Are you referring to applications being able to change roles of users during runtime? Would a Java EE API allowing applications to create users and change roles assigned satisfy this?
Although that wasn't what I meant with the above, that functionality is most definitely needed as well. I created a separate issue some time ago for that: JASPIC_SPEC-22
That is, not requiring all roles declared upfront (via web.xml or @DeclareRoles) and conditioning the authorization on the result of a calculation using an arbitrary role name?
Yes, that's it
Would you please provide a use case for this?
There are actually two use cases for this.
The first is about convenience and simplifications. The problem here is that "registering things in XML" is a kind of universal pain that Java EE users have had to endure, and I'm convinced it's one of the things that gave Java EE a bad name. JSF users had to register components, converters, validators and what have you in XML before they could be used. Early EJB users had to do a similar thing. An ongoing effort to make Java EE simpler is to omit these registrations or make them optional, especially if they don't really serve a purpose from the point of view of the end-user.
Role registration in Java EE is just like that. Suppose a SAM sets the authenticated result to consist of a user "Pete" with roles "foo" and "bar". Then having to register "foo" and "bar" in some XML file is just a nuisance to the user. It's hard to explain to them why the registration is needed. Older explanations used to say in very formal language about the 'deployer' being able to 'obtain a security view of the application' and then be able to 'map it to the runtime environment'.

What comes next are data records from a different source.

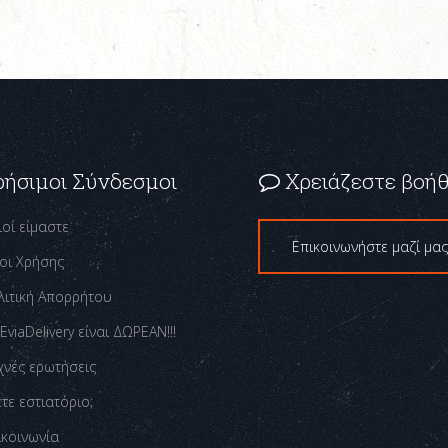
ρήσιμοι Σύνδεσμοι
Χρειάζεστε βοήθ
ιοί είμαστε
Επικοινωνήστε μαζί μα
οι Χρήσης
λιτική Απορρήτου
EviaDelivery είναι ΔΩΡΕΑΝ!!!
χνές ερωτήσεις
τε εστιατόριο;
ικοινωνία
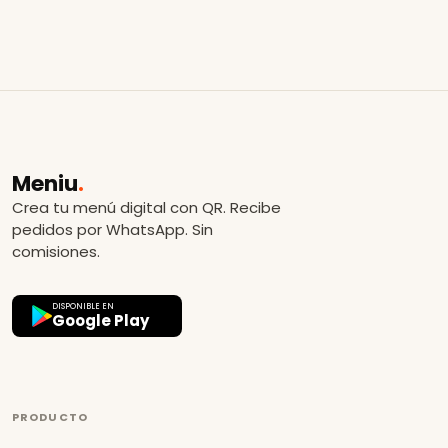
Meniu
.
Crea tu menú digital con QR. Recibe
pedidos por WhatsApp. Sin
comisiones.
DISPONIBLE EN
Google Play
PRODUCTO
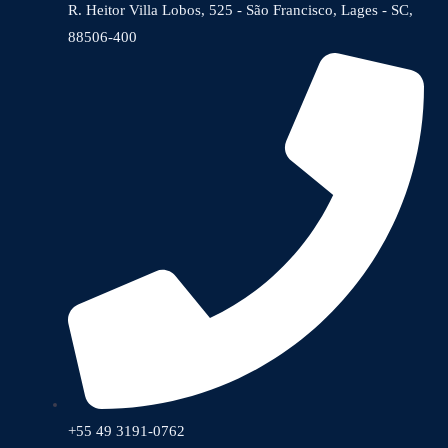
R. Heitor Villa Lobos, 525 - São Francisco, Lages - SC,
88506-400
+55 49 3191-0762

Many users I'm afraid would just stare at that for a moment, shrug, and then just don't use Java EE security.
If no role mapping is used, then there's no security view for a deployer needed for mapping the roles, hence declaration would not be needed. While at the topic of security view for a deployer. I haven't really seen this happening in practice. Deploys are mostly automated via something like Jenkins these days. There's no actual person that during deployment uses some tooling that gives a list back of all roles in the app, then at the spot goes on mapping names on this list to roles in the environment. While theoretically maybe useful in practice to deploy unknown externally obtained apps, I don't think this is how modern software development cycles work in practice.

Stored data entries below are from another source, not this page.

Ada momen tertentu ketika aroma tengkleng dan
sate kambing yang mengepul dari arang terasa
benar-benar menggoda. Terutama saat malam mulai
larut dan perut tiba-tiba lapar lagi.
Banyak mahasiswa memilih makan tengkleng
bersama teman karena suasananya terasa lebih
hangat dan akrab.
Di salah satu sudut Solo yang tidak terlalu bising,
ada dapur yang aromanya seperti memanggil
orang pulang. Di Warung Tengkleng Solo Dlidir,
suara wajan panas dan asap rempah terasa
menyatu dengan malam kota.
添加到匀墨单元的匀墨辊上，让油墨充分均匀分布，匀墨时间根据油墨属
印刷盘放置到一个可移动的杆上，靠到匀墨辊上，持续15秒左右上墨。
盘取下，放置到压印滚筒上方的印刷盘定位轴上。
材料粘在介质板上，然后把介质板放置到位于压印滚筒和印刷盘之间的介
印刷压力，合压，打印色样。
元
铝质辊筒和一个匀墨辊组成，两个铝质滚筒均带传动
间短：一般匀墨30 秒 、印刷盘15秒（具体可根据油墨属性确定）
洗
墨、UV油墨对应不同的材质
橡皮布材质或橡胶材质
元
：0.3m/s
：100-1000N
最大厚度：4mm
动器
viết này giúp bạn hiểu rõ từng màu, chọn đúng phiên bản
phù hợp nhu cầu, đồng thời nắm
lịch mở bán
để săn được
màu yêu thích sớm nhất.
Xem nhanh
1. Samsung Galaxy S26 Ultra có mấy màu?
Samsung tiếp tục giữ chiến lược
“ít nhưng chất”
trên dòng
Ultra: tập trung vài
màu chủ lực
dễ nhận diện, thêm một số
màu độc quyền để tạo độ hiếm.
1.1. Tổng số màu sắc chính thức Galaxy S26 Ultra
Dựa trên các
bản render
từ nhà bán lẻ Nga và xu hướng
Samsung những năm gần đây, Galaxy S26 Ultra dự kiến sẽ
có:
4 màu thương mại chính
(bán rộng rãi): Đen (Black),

So requiring roles to be declared makes what I think is a minor use case possible, while causing much pain for a larger amount of people.
The other use case concerns systems where pages are added dynamically and external users register with the system (e.g. a typical public Wordpress or Wiki scenario). In such systems it might be wanted to create roles dynamically at run-time and then access them to users dynamically at run-time (note that it's not required for this mechanism to let users get those roles while logged-in; a log-out/log-in would be okay here). Examples of such roles might be "ACCESS_COMPUTERS_PAGE" or "EDIT_COMPUTERS_PAGE", etc.
Of course there are plenty of other mechanisms to realize the above, but I've seen people who wanted to do stuff like that.
There's one big complication to the dynamic role mapping, and that complication is called JACC.
From my article on this:
Typically JACC providers will create the total list of WebRoleRefPermission instances when an application is deployed and then return a sub-selection based on the Principals that we (indirectly) passed in our call to Policy#getPermissions. This however requires that all roles are statically and upfront declared. But a JASPIC auth module can dynamically return any amount of roles to the container and via HttpServletRequest#isUserInRole() an application can dynamically query for any such role without anything needing to be declared. Unfortunately such dynamic role usage typically doesn't work when JACC is used (the Java EE specification also forbids this, but on servers like JBoss it works anyway).
The most important purpose of this issue remains the standardized role mapping itself (which incidentally can also be used then to plug a major hole in JACC) with the special case of no role mapping.
Not having to declare roles is a nice bonus that makes things a lot easier to many users, but may things difficult for JACC. While I think JACC isn't used that much by users, servers like GlassFish use it internally.